Do I need a Mac Mini to run OpenClaw?

No. While Mac Minis are popular (especially for iMessage integration), OpenClaw runs on any hardware that supports Node.js 22+. Many users run it on a $5-7/month VPS (like AWS EC2 or Hostinger), old laptops, or even Raspberry Pi. The Mac Mini trend is largely driven by Apple ecosystem convenience, not technical requirements.
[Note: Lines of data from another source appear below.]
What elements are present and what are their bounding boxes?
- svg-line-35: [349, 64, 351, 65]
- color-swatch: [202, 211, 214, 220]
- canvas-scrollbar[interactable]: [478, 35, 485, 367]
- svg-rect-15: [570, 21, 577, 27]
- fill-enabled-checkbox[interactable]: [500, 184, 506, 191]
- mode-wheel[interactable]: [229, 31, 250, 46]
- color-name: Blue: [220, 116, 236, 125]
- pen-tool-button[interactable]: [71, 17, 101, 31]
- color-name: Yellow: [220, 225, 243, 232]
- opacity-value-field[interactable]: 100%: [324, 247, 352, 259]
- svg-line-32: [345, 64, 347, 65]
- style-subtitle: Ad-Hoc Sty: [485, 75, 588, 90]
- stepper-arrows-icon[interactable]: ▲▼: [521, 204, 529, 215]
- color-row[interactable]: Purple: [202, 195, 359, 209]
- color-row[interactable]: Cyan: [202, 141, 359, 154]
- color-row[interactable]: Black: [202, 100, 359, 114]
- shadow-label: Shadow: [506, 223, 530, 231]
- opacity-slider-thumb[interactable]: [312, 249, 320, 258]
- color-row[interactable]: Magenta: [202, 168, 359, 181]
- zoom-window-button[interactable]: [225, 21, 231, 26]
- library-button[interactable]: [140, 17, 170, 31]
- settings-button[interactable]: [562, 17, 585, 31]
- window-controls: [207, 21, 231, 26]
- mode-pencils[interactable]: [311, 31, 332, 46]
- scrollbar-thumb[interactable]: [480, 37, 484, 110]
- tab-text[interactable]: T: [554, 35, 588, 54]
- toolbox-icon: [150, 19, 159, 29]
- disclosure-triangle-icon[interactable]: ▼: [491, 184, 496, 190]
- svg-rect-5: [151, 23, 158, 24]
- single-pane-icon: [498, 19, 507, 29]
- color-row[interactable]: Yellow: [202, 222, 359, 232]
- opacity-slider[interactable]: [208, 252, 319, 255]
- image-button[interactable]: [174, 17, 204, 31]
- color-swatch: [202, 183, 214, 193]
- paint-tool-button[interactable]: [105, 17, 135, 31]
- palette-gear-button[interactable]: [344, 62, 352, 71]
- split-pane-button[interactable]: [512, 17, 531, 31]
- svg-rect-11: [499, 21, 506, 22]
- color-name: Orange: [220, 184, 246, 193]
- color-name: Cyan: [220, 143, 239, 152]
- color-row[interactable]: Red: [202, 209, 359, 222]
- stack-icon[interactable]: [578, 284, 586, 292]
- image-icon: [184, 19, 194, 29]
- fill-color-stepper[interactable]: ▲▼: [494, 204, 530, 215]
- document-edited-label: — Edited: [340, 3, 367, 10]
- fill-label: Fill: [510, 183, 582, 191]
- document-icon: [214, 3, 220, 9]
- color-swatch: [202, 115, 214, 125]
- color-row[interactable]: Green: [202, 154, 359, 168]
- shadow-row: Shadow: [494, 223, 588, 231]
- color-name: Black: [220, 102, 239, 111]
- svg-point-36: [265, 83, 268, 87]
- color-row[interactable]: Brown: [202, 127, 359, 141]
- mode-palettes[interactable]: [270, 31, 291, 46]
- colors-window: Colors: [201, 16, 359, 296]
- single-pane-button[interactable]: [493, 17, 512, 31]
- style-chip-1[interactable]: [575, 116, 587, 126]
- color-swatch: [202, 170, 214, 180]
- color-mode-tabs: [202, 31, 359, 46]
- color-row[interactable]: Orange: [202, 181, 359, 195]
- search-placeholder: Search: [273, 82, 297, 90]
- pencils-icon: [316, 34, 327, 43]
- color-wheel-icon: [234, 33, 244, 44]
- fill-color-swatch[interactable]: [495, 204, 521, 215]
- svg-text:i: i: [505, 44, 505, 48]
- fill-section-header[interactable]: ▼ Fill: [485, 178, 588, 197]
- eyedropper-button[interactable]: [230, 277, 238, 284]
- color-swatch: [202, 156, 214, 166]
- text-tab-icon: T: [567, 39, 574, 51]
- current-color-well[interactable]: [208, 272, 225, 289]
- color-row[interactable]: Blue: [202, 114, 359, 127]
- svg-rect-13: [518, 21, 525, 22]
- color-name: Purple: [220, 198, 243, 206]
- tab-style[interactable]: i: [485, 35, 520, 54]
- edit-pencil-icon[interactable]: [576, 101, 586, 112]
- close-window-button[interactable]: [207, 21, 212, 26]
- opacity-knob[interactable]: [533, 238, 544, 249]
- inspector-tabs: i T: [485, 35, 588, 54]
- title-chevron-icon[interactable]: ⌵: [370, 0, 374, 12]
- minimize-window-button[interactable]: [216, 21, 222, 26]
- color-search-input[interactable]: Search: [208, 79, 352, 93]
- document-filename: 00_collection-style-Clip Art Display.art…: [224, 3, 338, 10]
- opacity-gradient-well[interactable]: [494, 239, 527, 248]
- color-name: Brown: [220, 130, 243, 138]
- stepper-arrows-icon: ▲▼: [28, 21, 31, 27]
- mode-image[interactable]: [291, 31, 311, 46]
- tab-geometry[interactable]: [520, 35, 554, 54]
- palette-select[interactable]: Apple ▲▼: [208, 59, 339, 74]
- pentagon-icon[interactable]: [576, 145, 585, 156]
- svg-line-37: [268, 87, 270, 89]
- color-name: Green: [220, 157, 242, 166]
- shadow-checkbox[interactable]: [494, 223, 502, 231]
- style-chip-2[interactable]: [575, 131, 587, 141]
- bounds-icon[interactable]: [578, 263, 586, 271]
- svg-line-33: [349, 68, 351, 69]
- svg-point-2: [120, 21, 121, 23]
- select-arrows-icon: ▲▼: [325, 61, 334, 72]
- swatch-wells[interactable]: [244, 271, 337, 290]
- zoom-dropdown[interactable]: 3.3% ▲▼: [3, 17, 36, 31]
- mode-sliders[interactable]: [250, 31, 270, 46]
How much does OpenClaw cost to run?

The software is free, but AI model API costs vary significantly. Heavy use with Claude Opus can cost $100-200/month. Budget options like Minimax or local models via Ollama can run under $20/month. One widely-cited example: a user spent $300 in two days on basic tasks by not managing model selection carefully.

What are skills and where do I find them?

Skills are modular capabilities that extend what OpenClaw can do, like browser automation, smart home control, or integration with specific apps. They are available from community hubs, but security researchers warn that many contain vulnerabilities. Always verify the source, check the code, and prefer skills from verified authors with linked GitHub profiles.

What can I actually use OpenClaw for?

Common use cases from the community: email triage and drafting responses, calendar management, social media monitoring and posting, business automation (inventory, ordering), smart home control, content research and creation, making restaurant reservations via AI voice calls, and running scheduled tasks (cron jobs) automatically.